REQUIREMENT:
Copy all lines below exactly as written. Leave pictures out.

[Dataset entries]
--- START ---

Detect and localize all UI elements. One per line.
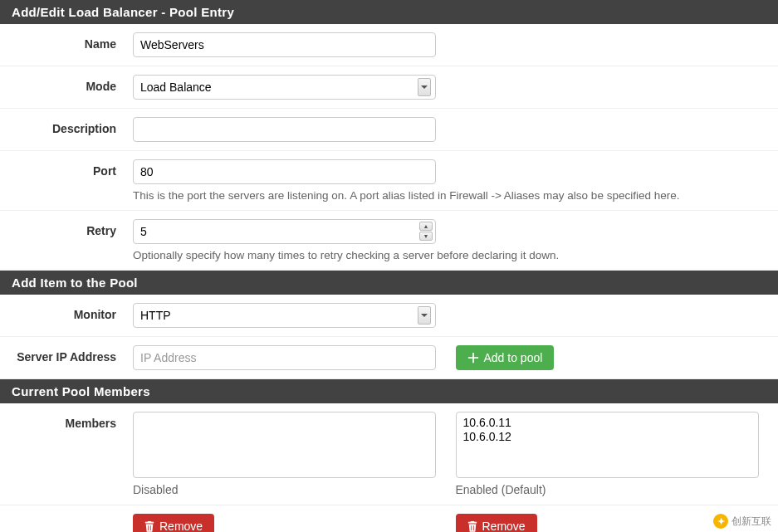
mode-select[interactable]: Load Balance — [133, 75, 436, 100]
retry-help: Optionally specify how many times to ret… — [133, 249, 761, 261]
enabled-members-list[interactable]: 10.6.0.1110.6.0.12 — [456, 412, 759, 478]
label-serverip: Server IP Address — [0, 345, 133, 364]
retry-input[interactable] — [133, 219, 436, 244]
add-to-pool-button[interactable]: Add to pool — [456, 345, 555, 370]
watermark-logo-icon: ✦ — [713, 514, 728, 529]
label-description: Description — [0, 117, 133, 135]
port-help: This is the port the servers are listeni… — [133, 189, 761, 202]
monitor-select[interactable]: HTTP — [133, 303, 436, 328]
label-mode: Mode — [0, 75, 133, 93]
label-monitor: Monitor — [0, 303, 133, 321]
retry-step-down[interactable]: ▼ — [419, 232, 433, 241]
remove-enabled-button[interactable]: Remove — [456, 514, 537, 532]
section-header-additem: Add Item to the Pool — [0, 271, 778, 295]
enabled-label: Enabled (Default) — [456, 483, 762, 496]
serverip-input[interactable] — [133, 345, 436, 370]
description-input[interactable] — [133, 117, 436, 142]
disabled-members-list[interactable] — [133, 412, 436, 478]
trash-icon — [467, 520, 477, 532]
label-members: Members — [0, 412, 133, 430]
add-to-pool-label: Add to pool — [484, 351, 543, 364]
port-input[interactable] — [133, 159, 436, 184]
remove-disabled-label: Remove — [159, 520, 203, 532]
label-port: Port — [0, 159, 133, 178]
watermark: ✦ 创新互联 — [713, 514, 771, 529]
section-header-edit: Add/Edit Load Balancer - Pool Entry — [0, 0, 778, 24]
plus-icon — [467, 352, 479, 364]
label-name: Name — [0, 32, 133, 51]
remove-disabled-button[interactable]: Remove — [133, 514, 214, 532]
retry-step-up[interactable]: ▲ — [419, 222, 433, 231]
name-input[interactable] — [133, 32, 436, 57]
label-retry: Retry — [0, 219, 133, 237]
section-header-members: Current Pool Members — [0, 379, 778, 403]
watermark-text: 创新互联 — [732, 515, 771, 529]
remove-enabled-label: Remove — [482, 520, 526, 532]
trash-icon — [144, 520, 154, 532]
disabled-label: Disabled — [133, 483, 439, 496]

--- END ---

RESPONSE TO THIS EXERCISE:
Detect and localize all UI elements. One per line.
mode-select[interactable]: Load Balance — [133, 75, 436, 100]
retry-help: Optionally specify how many times to ret… — [133, 249, 761, 261]
enabled-members-list[interactable]: 10.6.0.1110.6.0.12 — [456, 412, 759, 478]
label-serverip: Server IP Address — [0, 345, 133, 364]
retry-input[interactable] — [133, 219, 436, 244]
add-to-pool-button[interactable]: Add to pool — [456, 345, 555, 370]
watermark-logo-icon: ✦ — [713, 514, 728, 529]
label-description: Description — [0, 117, 133, 135]
port-help: This is the port the servers are listeni… — [133, 189, 761, 202]
monitor-select[interactable]: HTTP — [133, 303, 436, 328]
label-mode: Mode — [0, 75, 133, 93]
label-monitor: Monitor — [0, 303, 133, 321]
retry-step-down[interactable]: ▼ — [419, 232, 433, 241]
remove-enabled-button[interactable]: Remove — [456, 514, 537, 532]
section-header-additem: Add Item to the Pool — [0, 271, 778, 295]
enabled-label: Enabled (Default) — [456, 483, 762, 496]
serverip-input[interactable] — [133, 345, 436, 370]
description-input[interactable] — [133, 117, 436, 142]
disabled-members-list[interactable] — [133, 412, 436, 478]
trash-icon — [467, 520, 477, 532]
label-members: Members — [0, 412, 133, 430]
add-to-pool-label: Add to pool — [484, 351, 543, 364]
port-input[interactable] — [133, 159, 436, 184]
remove-disabled-label: Remove — [159, 520, 203, 532]
label-port: Port — [0, 159, 133, 178]
watermark: ✦ 创新互联 — [713, 514, 771, 529]
section-header-edit: Add/Edit Load Balancer - Pool Entry — [0, 0, 778, 24]
plus-icon — [467, 352, 479, 364]
label-name: Name — [0, 32, 133, 51]
remove-disabled-button[interactable]: Remove — [133, 514, 214, 532]
retry-step-up[interactable]: ▲ — [419, 222, 433, 231]
name-input[interactable] — [133, 32, 436, 57]
label-retry: Retry — [0, 219, 133, 237]
section-header-members: Current Pool Members — [0, 379, 778, 403]
watermark-text: 创新互联 — [732, 515, 771, 529]
remove-enabled-label: Remove — [482, 520, 526, 532]
trash-icon — [144, 520, 154, 532]
disabled-label: Disabled — [133, 483, 439, 496]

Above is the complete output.